Für viele Firmen im Tessin ist Deutsch eine wichtige Voraussetzung bei der Personalwahl. Dennoch wird heute erst ab dem zehnten Schuljahr Deutsch unterrichtet. Vorrang hat Französisch, das in der Primarschule startet.
Wenig Verständnis dafür hat Oliviero Pesenti, der Präsident des Tessiner Industrieverbandes. Auch im Tessin werden bald viele Angestellte pensioniert. Er ist besorgt wegen des drohenden Personalengpasses.
Deutsch sei wichtiger als Englisch
«Für uns im Tessin ist Deutsch sehr, sehr wichtig», sagt Pesenti. Natürlich sei auch Englisch wichtig, aber viele Firmen aus Deutschland oder der Deutschschweiz hätten Ableger im Tessin, und «in diesen Firmen wird Deutsch gesprochen».
Wollen wir mehr Deutschunterricht, müssen wir andernorts Stunden streichen.
Der Tessiner Industrieverband fordert daher, dass der Deutschunterricht mindestens ein Jahr früher beginnen soll, also bereits ab dem neunten und nicht wie bisher zehnten Schuljahr. Im Gymnasium soll Deutsch dann obligatorisch werden.
Stundenplan sei zu voll
Der Tessiner Erziehungsdirektor Manuele Bertoli nimmt die Forderung der Tessiner Wirtschaft gelassen entgegen und winkt ab. Das Tessin habe bereits mehr Fremdsprachenunterricht als viele andere Kantone, der Stundenplan sei zu voll. «Wollen wir mehr Deutschunterricht, müssen wir andernorts Stunden streichen. Das wird sehr schwierig», so Bertoli.
Auch wenn die Forderung des Tessiner Industrieverbandes für mehr Deutsch an Tessiner Schulen derzeit wenig Gehör erhält: Der Tessiner Erziehungsdirektion ist die Bedeutung der guten Deutschkenntnisse durchaus bewusst. Sie verfolgt jedoch eine andere Strategie.
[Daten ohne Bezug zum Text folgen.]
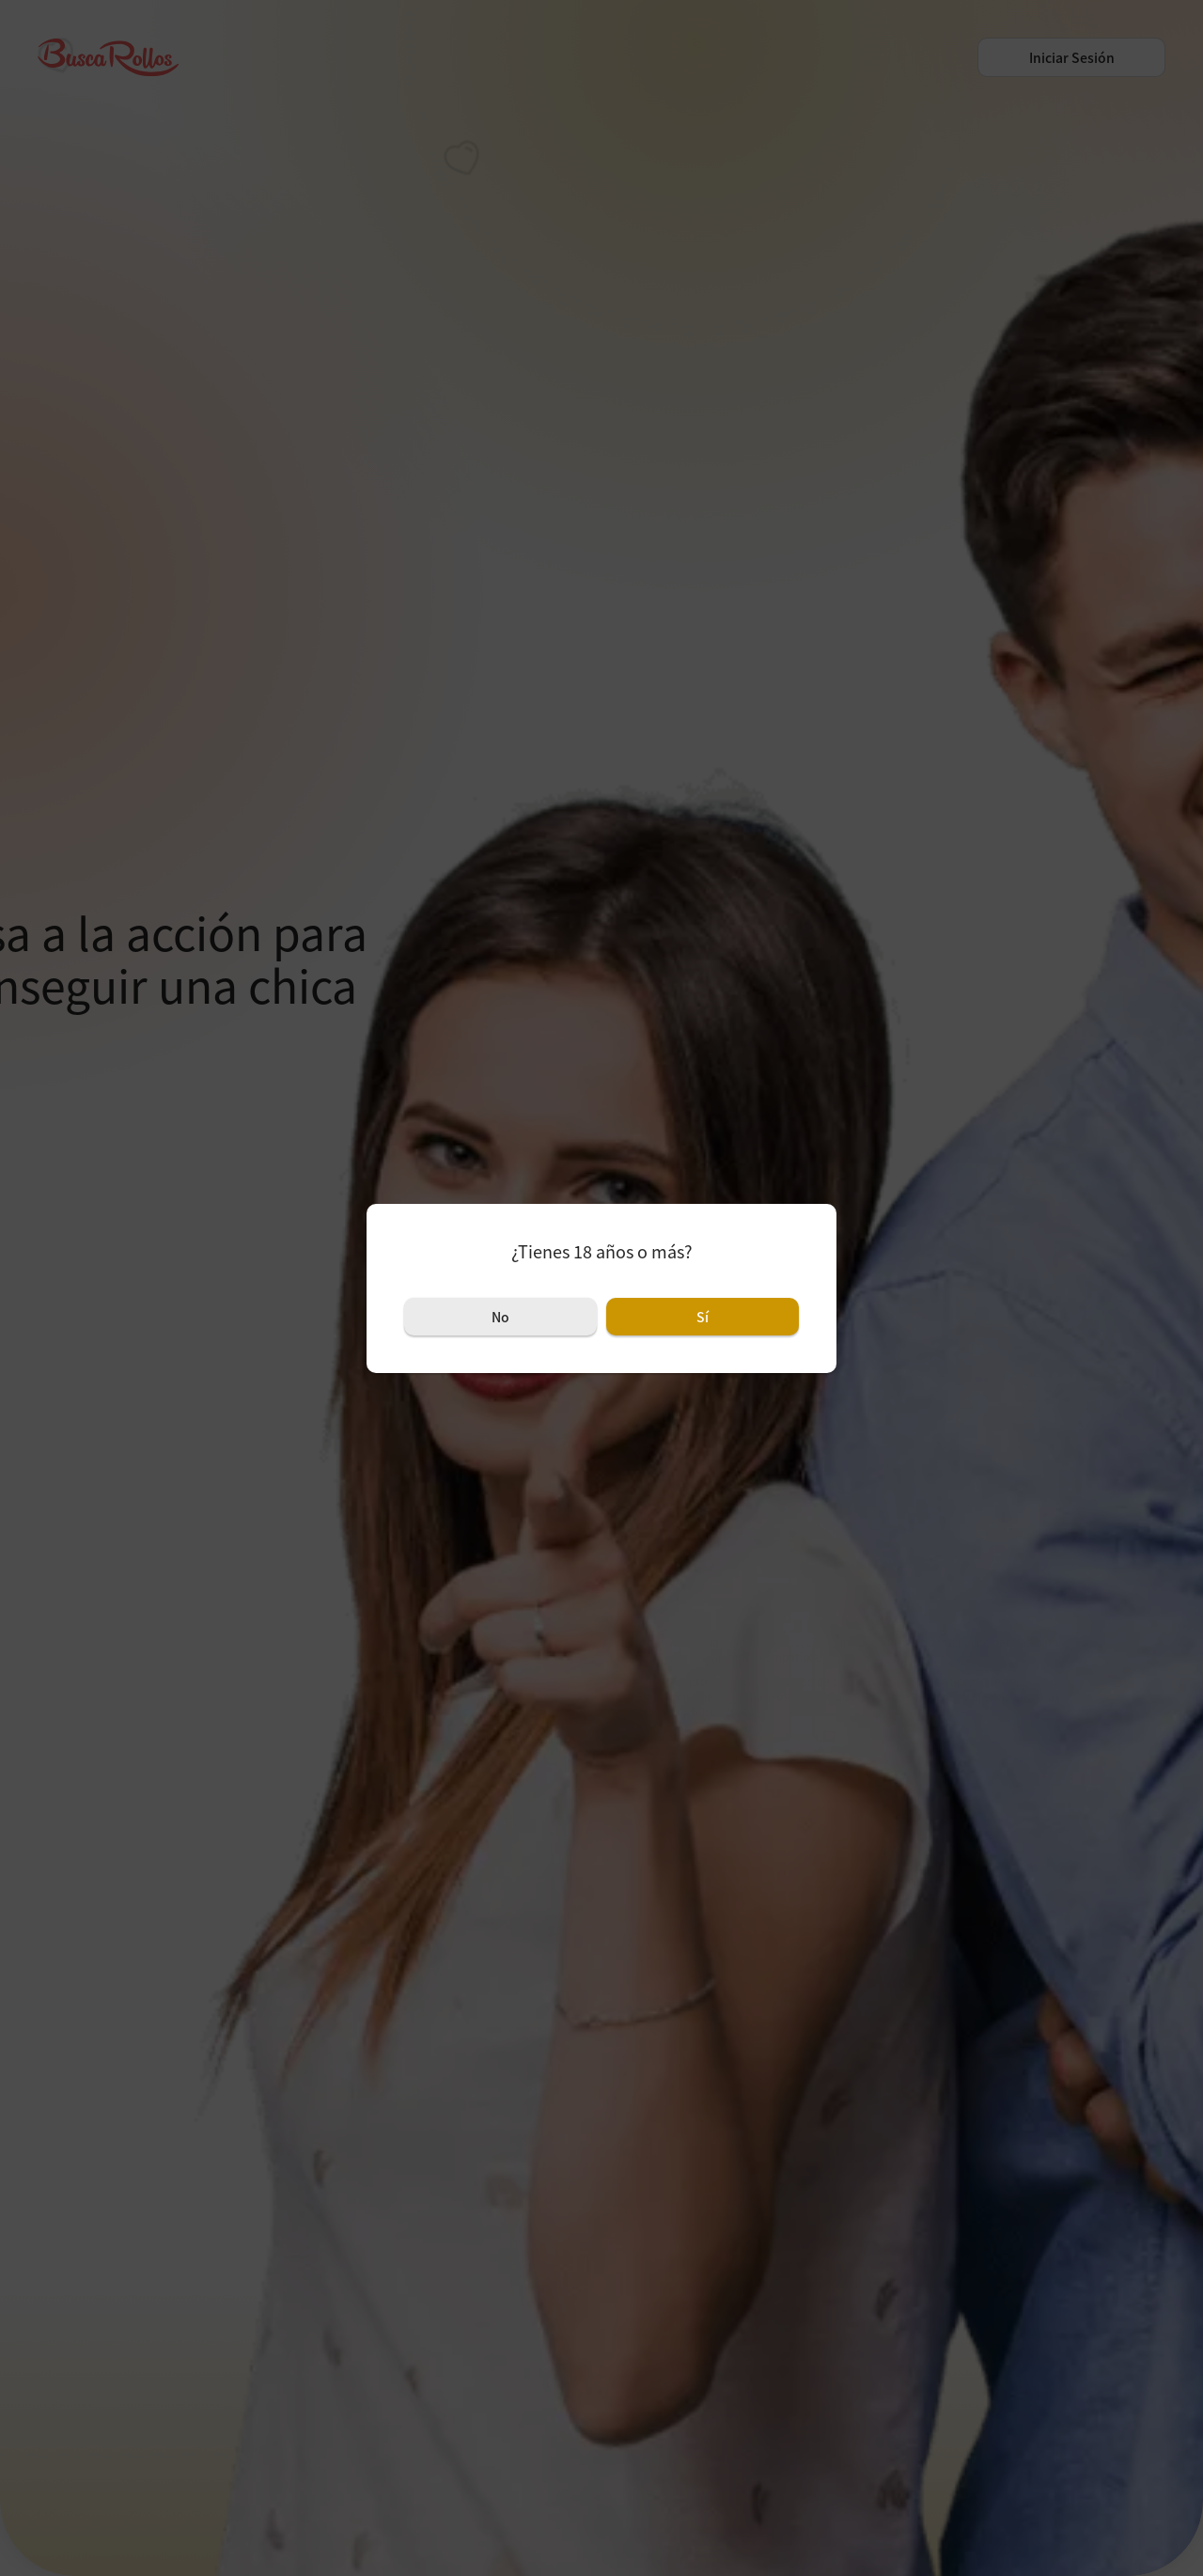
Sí (702, 1316)
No (500, 1316)
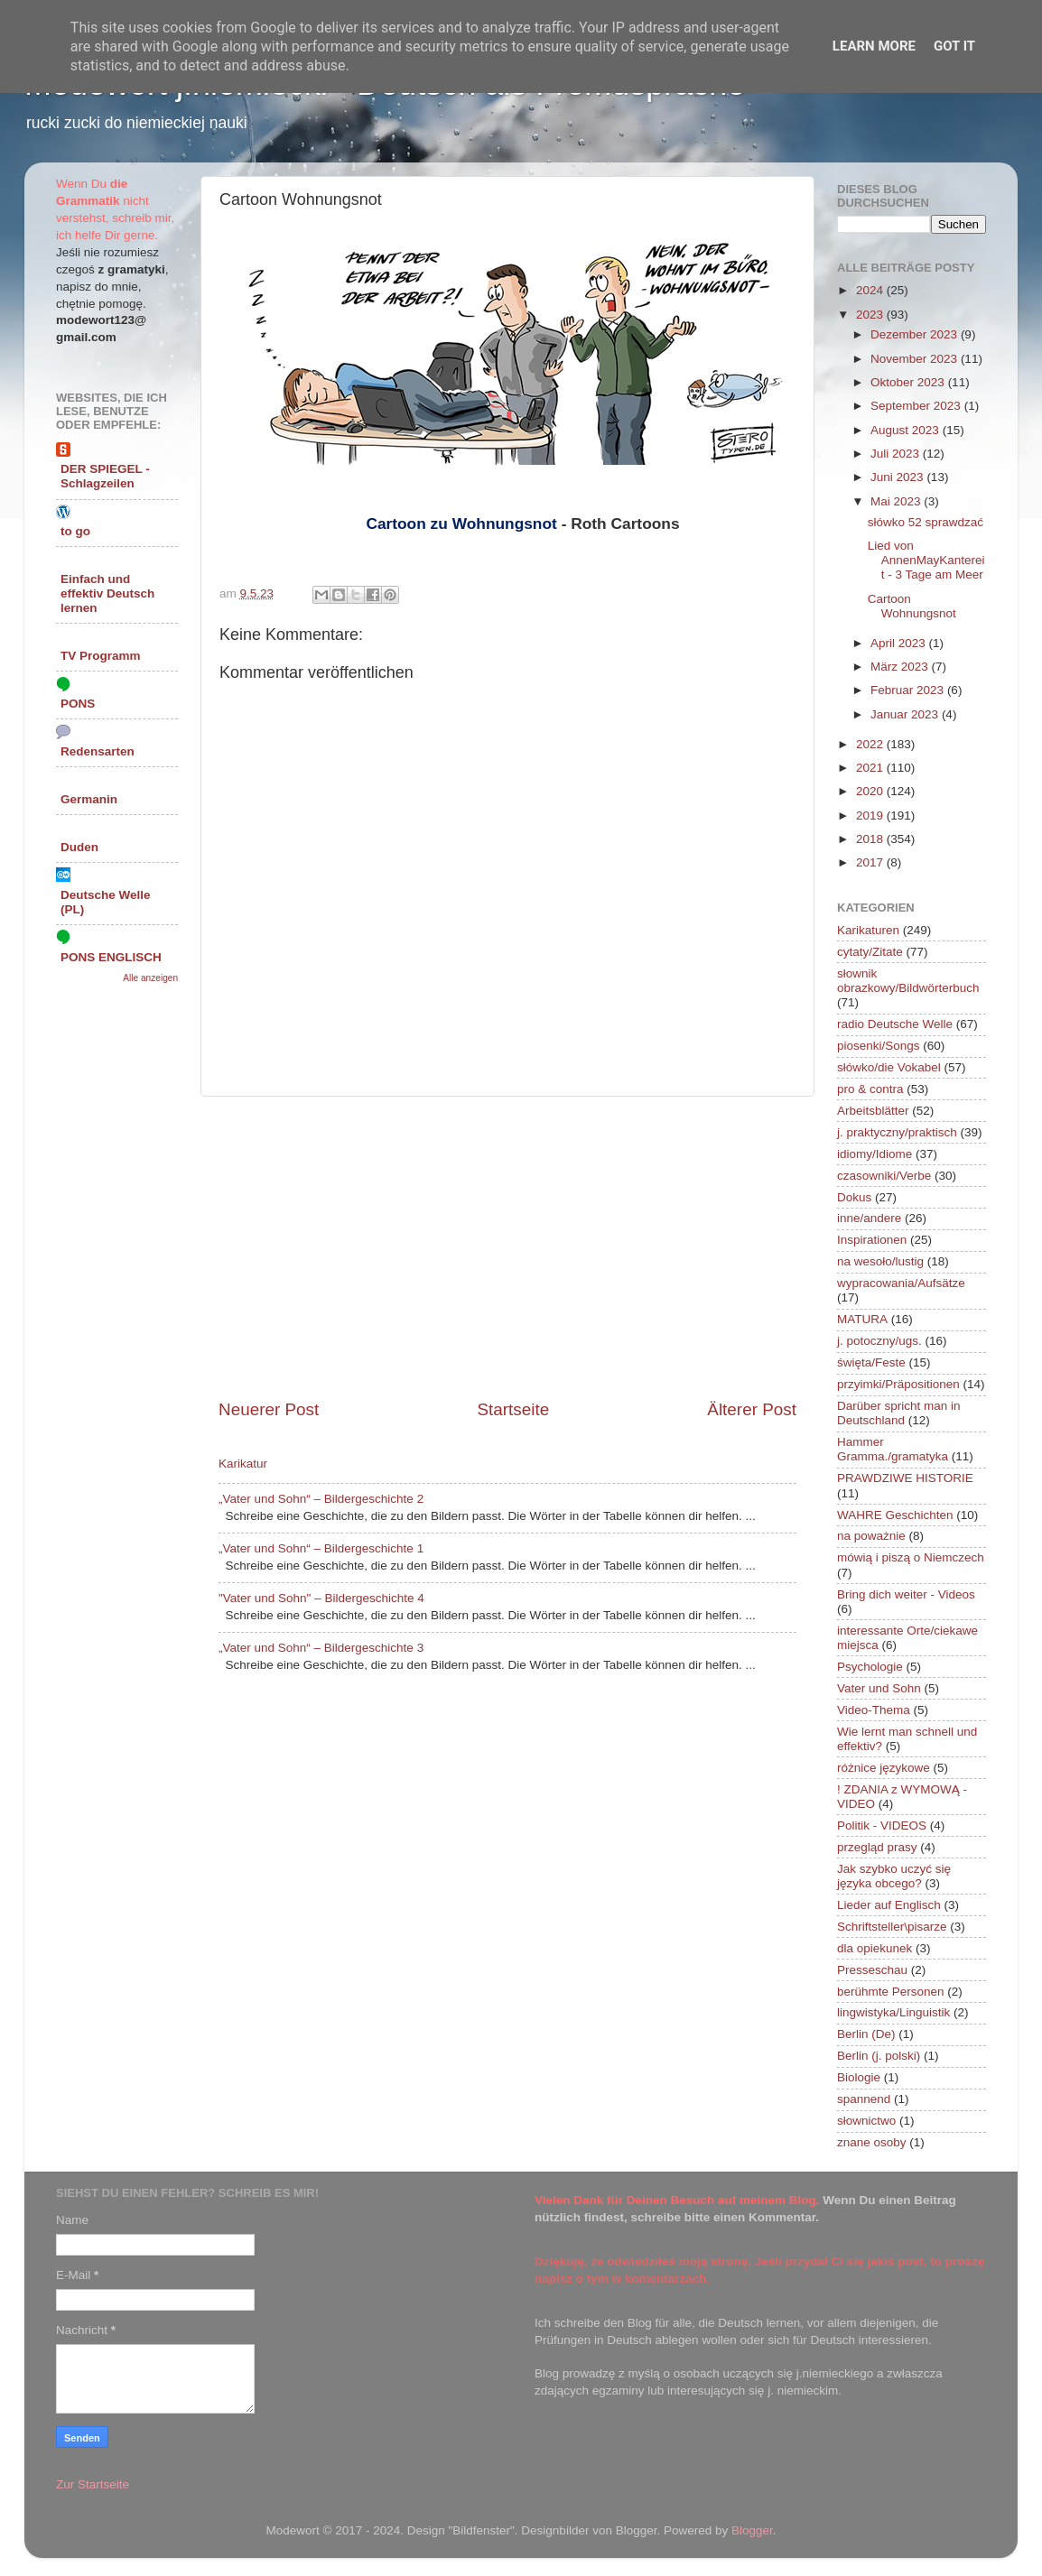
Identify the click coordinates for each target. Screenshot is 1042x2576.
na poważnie (871, 1536)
Um Deutsch zu lernen, setzt die Tessiner Erziehungsdirektion auf Sprachaustauschprogramme. Junge Tessinerinnen und Tessiner profitierten mehr davon, wenn sie vor Ort regelrecht in die fremde Sprache eintauchen, als wenn sie diese trocken am Schulpult pauken, so die Überlegung.